Getting slow performance with PersistTo or ReplicateTo

samarthvarshney · March 11, 2015, 9:16am

Hi,

I was trying to use the provided persistence and replication options given while performing a replace operation, when I faced an issue. Without PersistTo and ReplicateTo I am able to perform a replace operation within 15ms. But, using either one of PersistTo or ReplicateTo, the same replace operation takes in between 100 to 150ms.

I have setup a local cluster with 2 nodes; each having Couchbase 3.0.2 Enterprise Edition. I am using the Java SDK 2.1.0. I have a bucket with the default settings and 1GB RAM quota. Can you please help me figure out why I am facing this huge gap in performance?

Thanks,
Samarth

daschl · March 11, 2015, 9:32am

Hi,

well, keep in mind that you have an additional network hop with ReplicateTo and you add disk latency when using PersistTo. Without those overloads you’ll get a response acknowledged as soon as it is stored in the managed memory of the master node.

Which settings are you using and which numbers are you getting exactly?

samarthvarshney · March 11, 2015, 9:59am

I took the average of 10 replace operations, all of them replacing the document with the same content:

Without persistTo and replicateTo -> 2.33ms
With PersistTo.ONE alone -> 121.8ms
With ReplicateTo.ONE alone -> 67ms
With ReplicateTo.ONE and PersistTo.ONE -> 79ms

The variation is big on using either PersistTo.ONE or ReplicateTo.ONE. There are certain times I get the response within 5ms and others when it takes more than 150ms.

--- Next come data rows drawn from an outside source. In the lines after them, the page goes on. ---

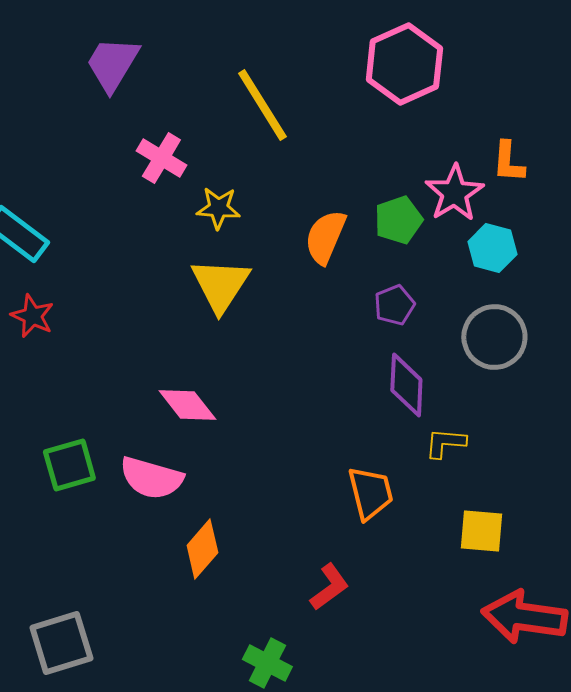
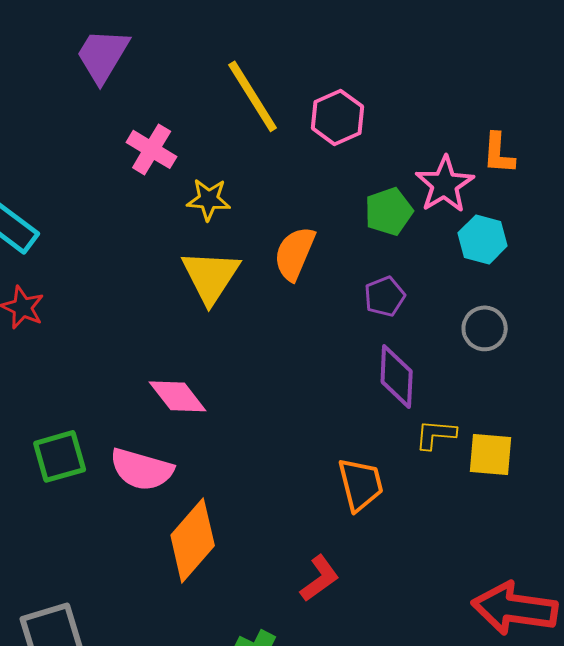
pink hexagon: (404, 64) -> (338, 117), moved, size x0.7
orange semicircle: (325, 237) -> (295, 253), moved
gray circle: (494, 337) -> (485, 328), size x0.7
yellow square: (481, 531) -> (491, 454), moved
orange diamond: (202, 549) -> (193, 540), size x1.4

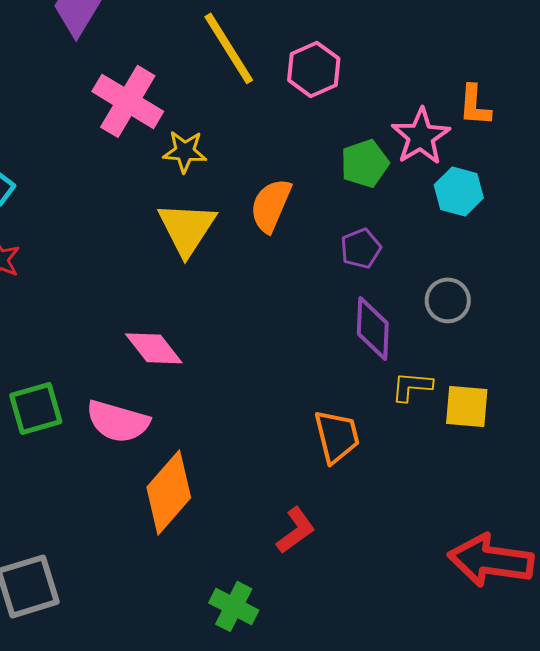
pink cross: (152, 149) -> (128, 101), size x1.4
gray circle: (485, 328) -> (448, 300), moved

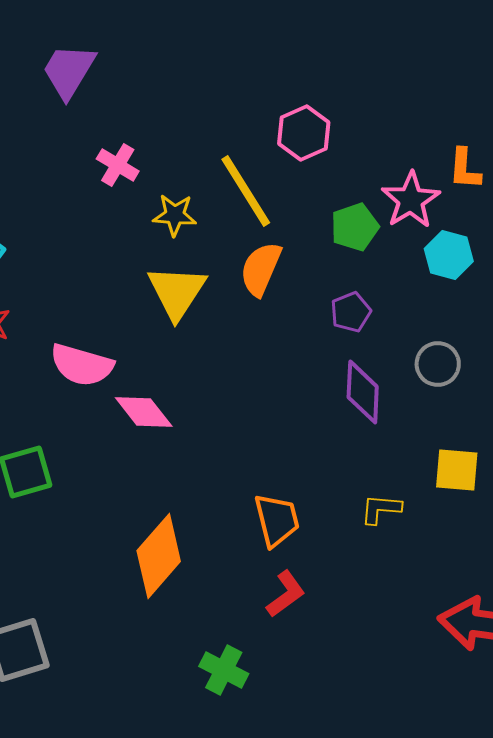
yellow line: (229, 48) -> (246, 191), moved
pink cross: (128, 101) -> (118, 165), size x0.6
yellow L-shape: (412, 386) -> (381, 509), moved
pink semicircle: (118, 421) -> (82, 365), moved
orange trapezoid: (337, 436) -> (277, 520), moved

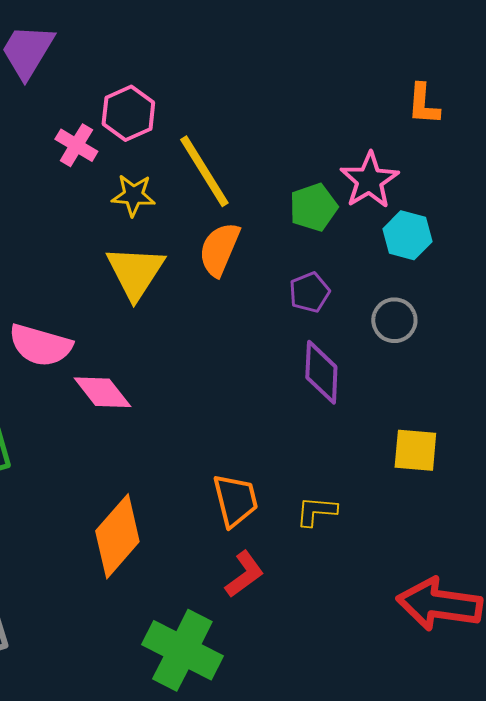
pink hexagon: (304, 133) -> (128, 113), moved
orange L-shape: (465, 169) -> (423, 104), moved
gray circle: (438, 364) -> (394, 320), moved
yellow L-shape: (381, 509) -> (316, 511), moved
green cross: (224, 670) -> (182, 650), size x1.6

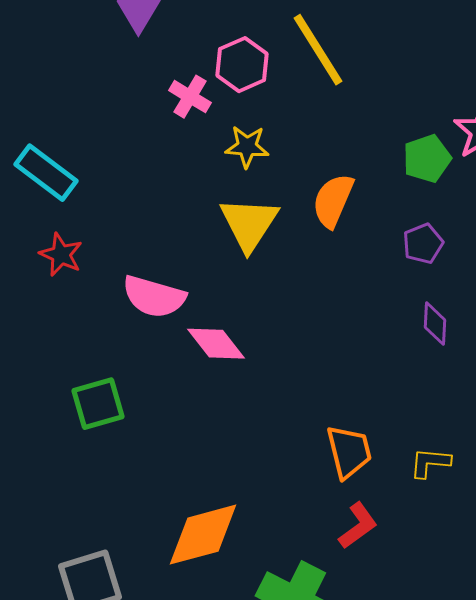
yellow line: (204, 171) -> (318, 50), moved
purple diamond: (321, 372) -> (435, 324), size x0.7
orange diamond: (117, 536) -> (203, 535), moved, turned 34

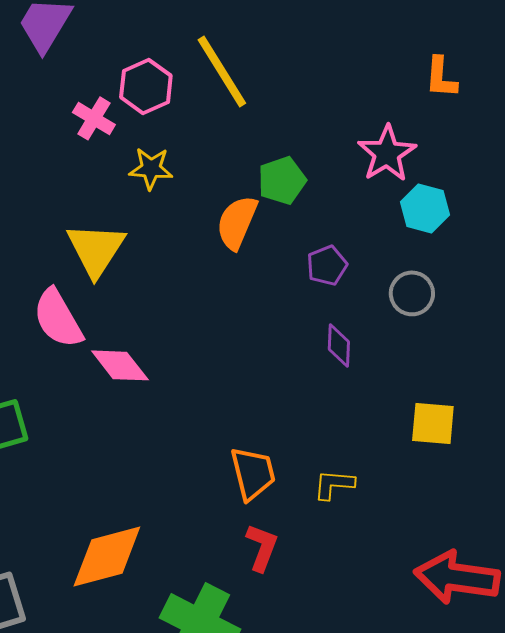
green pentagon: (427, 159) -> (282, 180), moved
yellow triangle: (249, 224) -> (96, 249), moved
pink semicircle: (154, 297) -> (58, 318), turned 44
red L-shape: (358, 526) -> (262, 547), turned -33

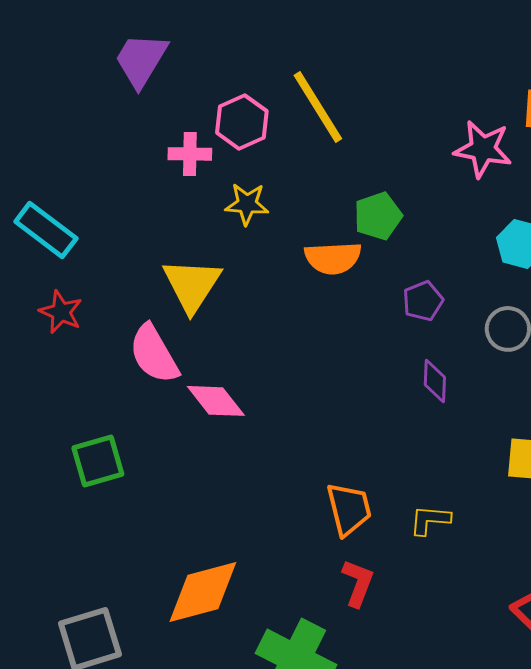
pink cross: (94, 118) -> (190, 154), turned -30
pink star: (387, 153) -> (483, 149), moved, turned -30
orange semicircle: (237, 222) -> (333, 258), turned -116

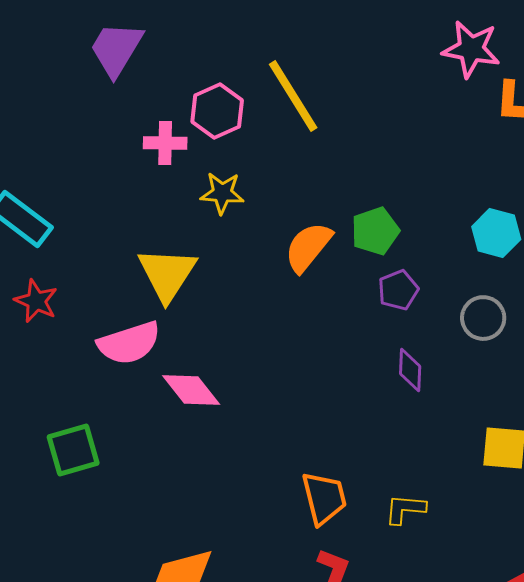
pink star: (483, 149) -> (471, 49), moved
green pentagon: (378, 216) -> (375, 231), moved
orange semicircle: (333, 258) -> (308, 247), turned 132
pink semicircle: (154, 354) -> (129, 343), turned -78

cihangirb · March 11, 2015, 3:13pm

Hi @samarthvarshney, the additional durability guarantees that come from persistTo and replicateTo fight laws of physics. They can only run at the speed of your storage subsystem or your network speed. Another important things to remember about these numbers is, as you add more operations things don’t necessarily get worse because both for persistTo and replicateTo we batch operations. So if you are doing a standalone update vs 1K in a burst, you will have the same latency but better throughput.

I’d recommend you also take more samples. The numbers for persist to look like entry level public cloud storage performance. Replicate to number is a very low. Could you be working in a noisy network? #2 and #4 also seem to not add up. There must be a huge variance in the storage subsystem to cause 121 vs 79 me latency for persisting.

I am not sure the new defaults are on the Java SDK is but it may make sense to take a look at the observe poll interval. Michael (@daschl) may be able to give us recommendations on those if those are set to be too high.

thanks
-cihan

ingenthr · March 11, 2015, 3:38pm

Actually @cihangirb, this looks like it could be related to MB-13359.